**Required action**
All of the data below should be printed again word for word, pictures excluded.

Entries taken from a collection:

┌──

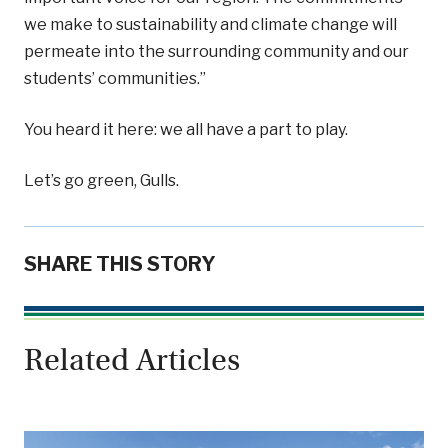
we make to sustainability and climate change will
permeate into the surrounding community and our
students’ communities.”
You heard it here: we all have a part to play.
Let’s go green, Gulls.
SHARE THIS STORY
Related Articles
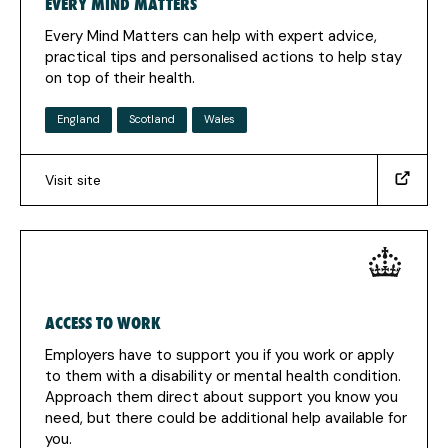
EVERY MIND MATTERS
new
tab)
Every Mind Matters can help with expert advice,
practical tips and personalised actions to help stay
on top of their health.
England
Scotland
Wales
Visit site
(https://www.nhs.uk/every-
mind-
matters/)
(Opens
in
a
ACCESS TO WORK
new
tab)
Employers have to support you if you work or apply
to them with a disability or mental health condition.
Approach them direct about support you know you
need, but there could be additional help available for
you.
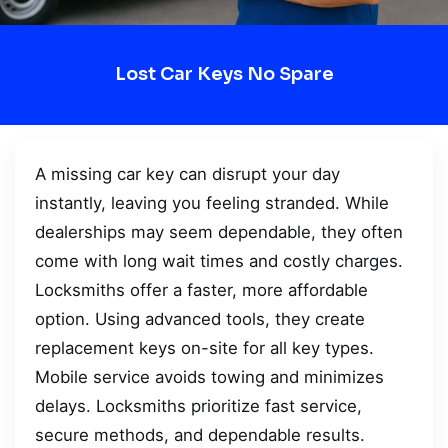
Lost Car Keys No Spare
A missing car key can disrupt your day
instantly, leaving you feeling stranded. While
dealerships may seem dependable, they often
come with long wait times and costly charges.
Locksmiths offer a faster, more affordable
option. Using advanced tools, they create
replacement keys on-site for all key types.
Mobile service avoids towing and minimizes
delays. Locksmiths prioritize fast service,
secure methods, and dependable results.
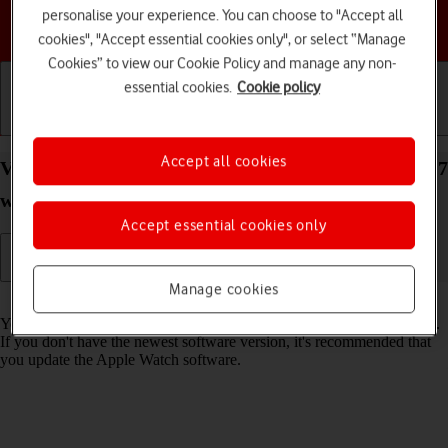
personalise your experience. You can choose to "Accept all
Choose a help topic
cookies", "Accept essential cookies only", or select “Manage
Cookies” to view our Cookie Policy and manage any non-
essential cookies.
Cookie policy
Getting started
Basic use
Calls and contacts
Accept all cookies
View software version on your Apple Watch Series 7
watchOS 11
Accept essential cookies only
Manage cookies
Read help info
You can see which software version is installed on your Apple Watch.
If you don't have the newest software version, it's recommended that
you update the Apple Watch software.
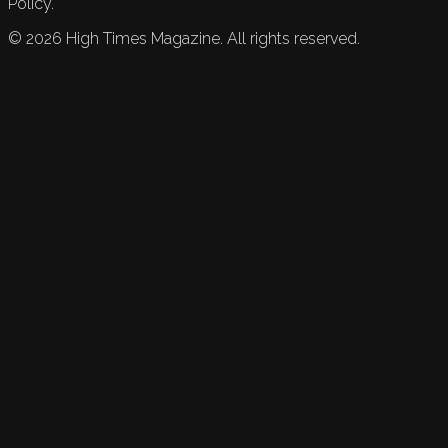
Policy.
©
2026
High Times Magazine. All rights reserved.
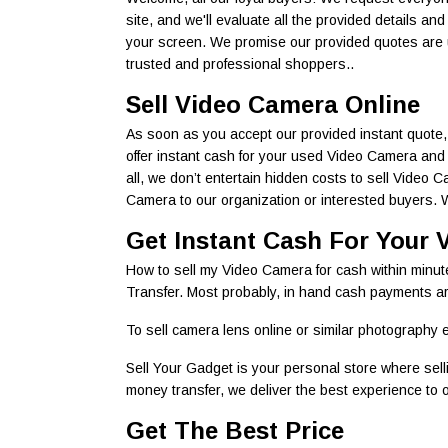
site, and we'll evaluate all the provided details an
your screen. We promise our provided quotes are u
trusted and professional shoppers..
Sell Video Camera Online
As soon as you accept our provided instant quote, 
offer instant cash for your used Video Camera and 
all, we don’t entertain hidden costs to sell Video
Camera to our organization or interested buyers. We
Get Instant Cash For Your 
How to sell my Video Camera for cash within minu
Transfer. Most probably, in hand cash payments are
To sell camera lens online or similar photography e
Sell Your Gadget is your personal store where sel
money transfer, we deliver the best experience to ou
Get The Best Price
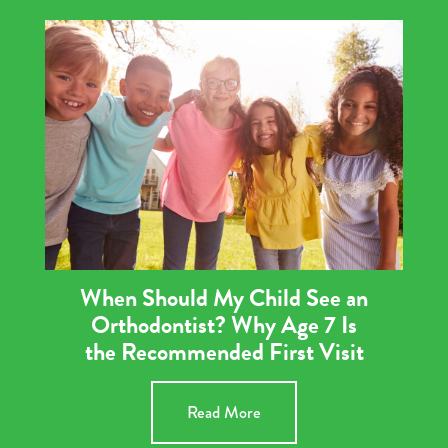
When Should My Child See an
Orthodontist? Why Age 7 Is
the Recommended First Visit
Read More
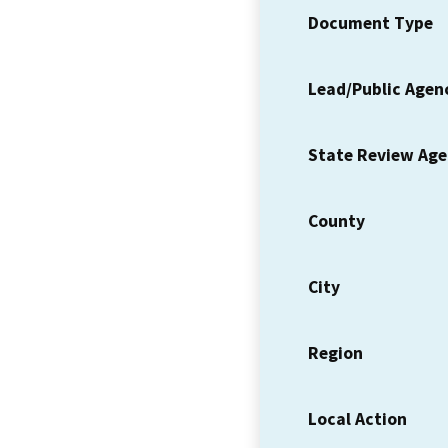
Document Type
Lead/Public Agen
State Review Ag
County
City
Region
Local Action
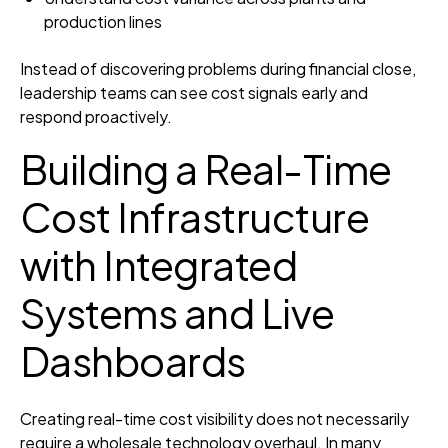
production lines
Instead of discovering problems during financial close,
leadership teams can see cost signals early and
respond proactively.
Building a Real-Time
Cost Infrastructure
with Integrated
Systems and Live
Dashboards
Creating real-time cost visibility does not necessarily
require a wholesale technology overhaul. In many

└──

**Solution to this exercise**
we make to sustainability and climate change will
permeate into the surrounding community and our
students’ communities.”
You heard it here: we all have a part to play.
Let’s go green, Gulls.
SHARE THIS STORY
Related Articles
EVERY MIND MATTERS
new
tab)
Every Mind Matters can help with expert advice,
practical tips and personalised actions to help stay
on top of their health.
England
Scotland
Wales
Visit site
(https://www.nhs.uk/every-
mind-
matters/)
(Opens
in
a
ACCESS TO WORK
new
tab)
Employers have to support you if you work or apply
to them with a disability or mental health condition.
Approach them direct about support you know you
need, but there could be additional help available for
you.
Lost Car Keys No Spare
A missing car key can disrupt your day
instantly, leaving you feeling stranded. While
dealerships may seem dependable, they often
come with long wait times and costly charges.
Locksmiths offer a faster, more affordable
option. Using advanced tools, they create
replacement keys on-site for all key types.
Mobile service avoids towing and minimizes
delays. Locksmiths prioritize fast service,
secure methods, and dependable results.
personalise your experience. You can choose to "Accept all
Choose a help topic
cookies", "Accept essential cookies only", or select “Manage
Cookies” to view our Cookie Policy and manage any non-
essential cookies.
Cookie policy
Getting started
Basic use
Calls and contacts
Accept all cookies
View software version on your Apple Watch Series 7
watchOS 11
Accept essential cookies only
Manage cookies
Read help info
You can see which software version is installed on your Apple Watch.
If you don't have the newest software version, it's recommended that
you update the Apple Watch software.
Policy.
©
2026
High Times Magazine. All rights reserved.
site, and we'll evaluate all the provided details an
your screen. We promise our provided quotes are u
trusted and professional shoppers..
Sell Video Camera Online
As soon as you accept our provided instant quote, 
offer instant cash for your used Video Camera and 
all, we don’t entertain hidden costs to sell Video
Camera to our organization or interested buyers. We
Get Instant Cash For Your 
How to sell my Video Camera for cash within minu
Transfer. Most probably, in hand cash payments are
To sell camera lens online or similar photography e
Sell Your Gadget is your personal store where sel
money transfer, we deliver the best experience to ou
Get The Best Price
When Should My Child See an
Orthodontist? Why Age 7 Is
the Recommended First Visit
Read More
Document Type
Lead/Public Agen
State Review Ag
County
City
Region
Local Action
production lines
Instead of discovering problems during financial close,
leadership teams can see cost signals early and
respond proactively.
Building a Real-Time
Cost Infrastructure
with Integrated
Systems and Live
Dashboards
Creating real-time cost visibility does not necessarily
require a wholesale technology overhaul. In many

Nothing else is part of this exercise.